Powerful political advisor David Garth, who spearheaded the creation of the modern political TV commercial and helped elect governors, senators and mayors, has died in New York. He was 84.
Garth died Monday at his home in Manhattan after a long illness, said longtime colleague George Arzt, who served as former Mayor Ed Koch‘s press secretary.
Although he never held office, Garth was instrumental in shaping New York’s government and political process. The mayors he helped elect — John Lindsay, Koch, Rudy Giuliani and Michael Bloomberg — served 38 of the last 45 years, and he helped Gov. Hugh Carey capture office in 1974.
Garth, who worked mainly for Democrats but also some moderate Republicans, was known for being fiercely competitive with a high success rate on Election Day. He was an outsized figure who was known for his salty language and became the basis for the political mastermind in the 1972 Robert Redford film “The Candidate.”
He insisted that his candidates speak directly to voters, often in direct-to-camera commercials, and admit when they made mistakes. He ran New York’s first television-based campaign in 1965, helping little known Rep. John Lindsay capture City Hall.
Garth helped another underdog, Koch, defeat Mario Cuomo for mayor in 1977 and so impressed the vanquished candidate that he asked Garth to help his own gubernatorial campaign years later.
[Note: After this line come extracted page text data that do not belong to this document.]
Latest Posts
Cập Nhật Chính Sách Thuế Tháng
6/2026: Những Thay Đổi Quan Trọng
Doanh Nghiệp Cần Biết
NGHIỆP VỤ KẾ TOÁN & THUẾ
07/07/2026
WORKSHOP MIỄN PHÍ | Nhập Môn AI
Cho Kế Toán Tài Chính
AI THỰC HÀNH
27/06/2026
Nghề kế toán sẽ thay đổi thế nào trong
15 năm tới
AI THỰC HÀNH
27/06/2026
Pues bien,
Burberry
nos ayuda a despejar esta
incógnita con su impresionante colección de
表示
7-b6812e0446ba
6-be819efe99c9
Garth also brokered Giuliani’s late 2001 endorsement of Bloomberg, a political neophyte who was trailing in the polls until he received the blessing of Giuliani, the outgoing incumbent hailed as a national hero for his leadership after the Sept. 11, 2001, terror attacks.
Among Garth’s other clients: Los Angeles Mayor Tom Bradley, Govs. Ella Grasso of Connecticut and Brendan Byrne of New Jersey, and Sens. Arlen Specter and John Heinz of Pennsylvania. He also worked with Adlai Stevenson during his unsuccessful 1960 presidential campaign.
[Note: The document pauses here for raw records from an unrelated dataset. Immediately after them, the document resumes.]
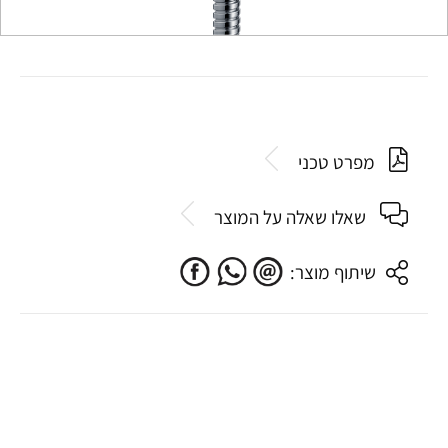
מפרט טכני
שאלו שאלה על המוצר
שיתוף מוצר: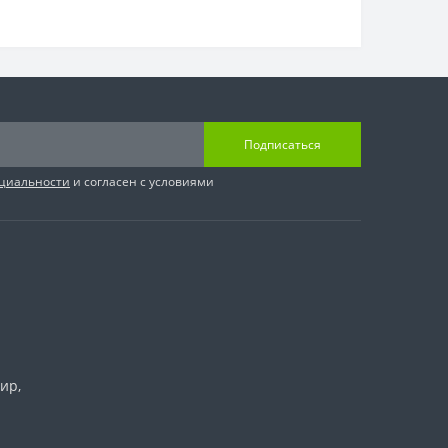
Подписаться
циальности
и согласен с условиями
ир,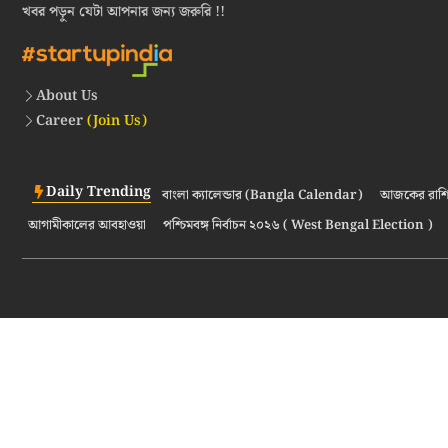
খবর পড়ুন যেটা আপনার জন্য জরুরি !!
About Us
Career
(Join Us)
Daily Trending
বাংলা ক্যালেন্ডার (Bangla Calendar)
আজকের রাশি
আগামীকালের আবহাওয়া
পশ্চিমবঙ্গ নির্বাচন ২০২৬ ( West Bengal Election )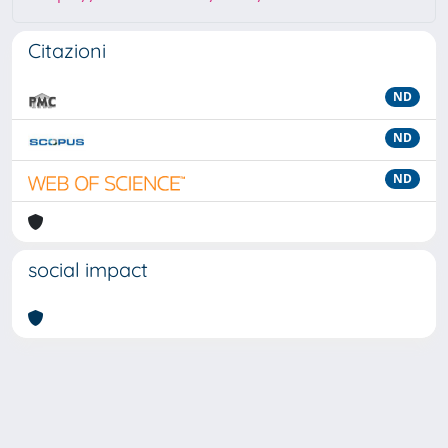
Citazioni
ND
ND
ND
social impact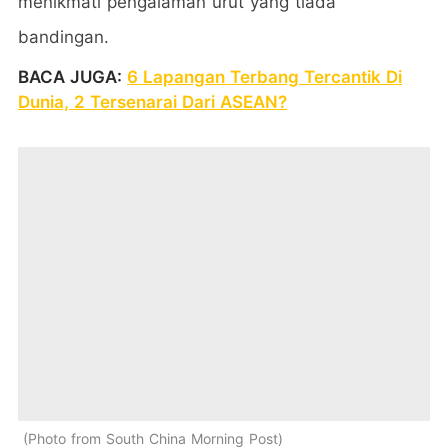
menikmati pengalaman urut yang tiada
bandingan.
BACA JUGA:
6 Lapangan Terbang Tercantik Di
Dunia, 2 Tersenarai Dari ASEAN?
Photo from South China Morning Post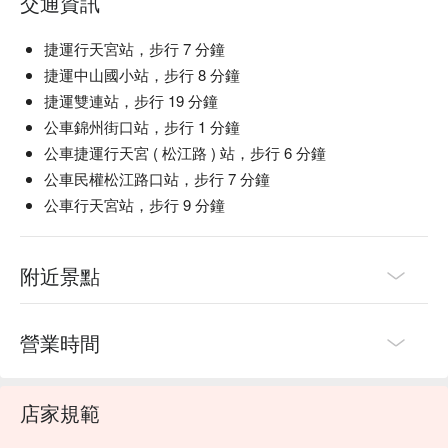
交通資訊
捷運行天宮站，步行 7 分鐘
捷運中山國小站，步行 8 分鐘
捷運雙連站，步行 19 分鐘
公車錦州街口站，步行 1 分鐘
公車捷運行天宮 ( 松江路 ) 站，步行 6 分鐘
公車民權松江路口站，步行 7 分鐘
公車行天宮站，步行 9 分鐘
附近景點
營業時間
店家規範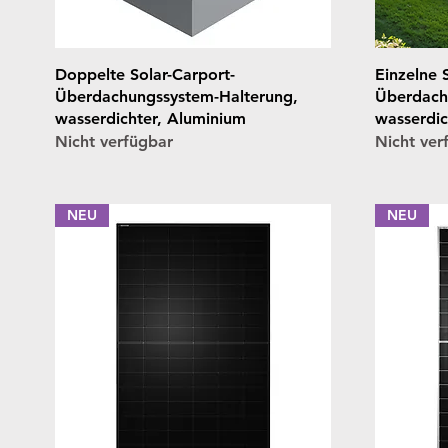
Schnellansicht
Doppelte Solar-Carport-
Einzelne 
Überdachungssystem-Halterung,
Überdach
wasserdichter, Aluminium
wasserdic
Nicht verfügbar
Nicht ver
NEU
NEU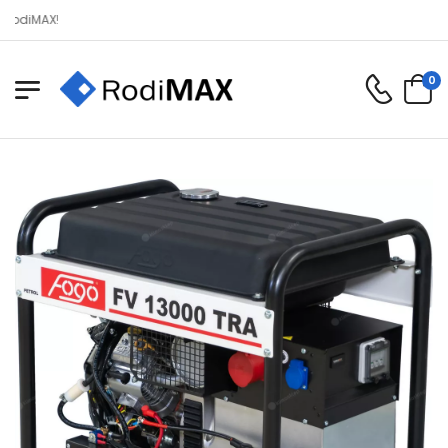
Wita
0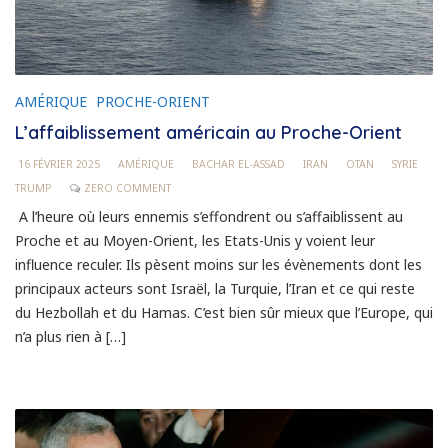
AMÉRIQUE
PROCHE-ORIENT
L’affaiblissement américain au Proche-Orient
16 FÉVRIER 2025
AMÉRIQUE
BACHAR EL-ASSAD
IRAN
OTAN
SYRIE
TRUMP
ZERO COMMENT
A l’heure où leurs ennemis s’effondrent ou s’affaiblissent au
Proche et au Moyen-Orient, les Etats-Unis y voient leur
influence reculer. Ils pèsent moins sur les évènements dont les
principaux acteurs sont Israël, la Turquie, l’Iran et ce qui reste
du Hezbollah et du Hamas. C’est bien sûr mieux que l’Europe, qui
n’a plus rien à […]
Not all of Garth’s candidates won. John B. Anderson hired Garth as his national campaign manager but failed to find traction as a third-party presidential candidate in 1980. Walter Mondale hired him to design TV and radio ads but lost his 1984 challenge to President Reagan in a landslide.
Garth was born David Goldberg on March 5, 1930. He grew up in Woodmere, N.Y., the son of Leo Goldberg, a lingerie manufacturer, and Beulah Jagoda, who was national vice president of the American Jewish Congress.
He attended Washington and Jefferson College in Washington, Pa., and served in the U.S. Army’s intelligence branch. He adopted the name Garth from a former gangster-turned-violinist in Maxwell Anderson’s play “Winterset.”
“My father came here from Russia and his name wasn’t Goldberg, it was Nisinnyevich,” Garth said, according to a 1980 article in the New York Times. “Immigration gave him Goldberg. He always said, either change it back or find something that you like. Garth had the same initial and I liked the sound of it.”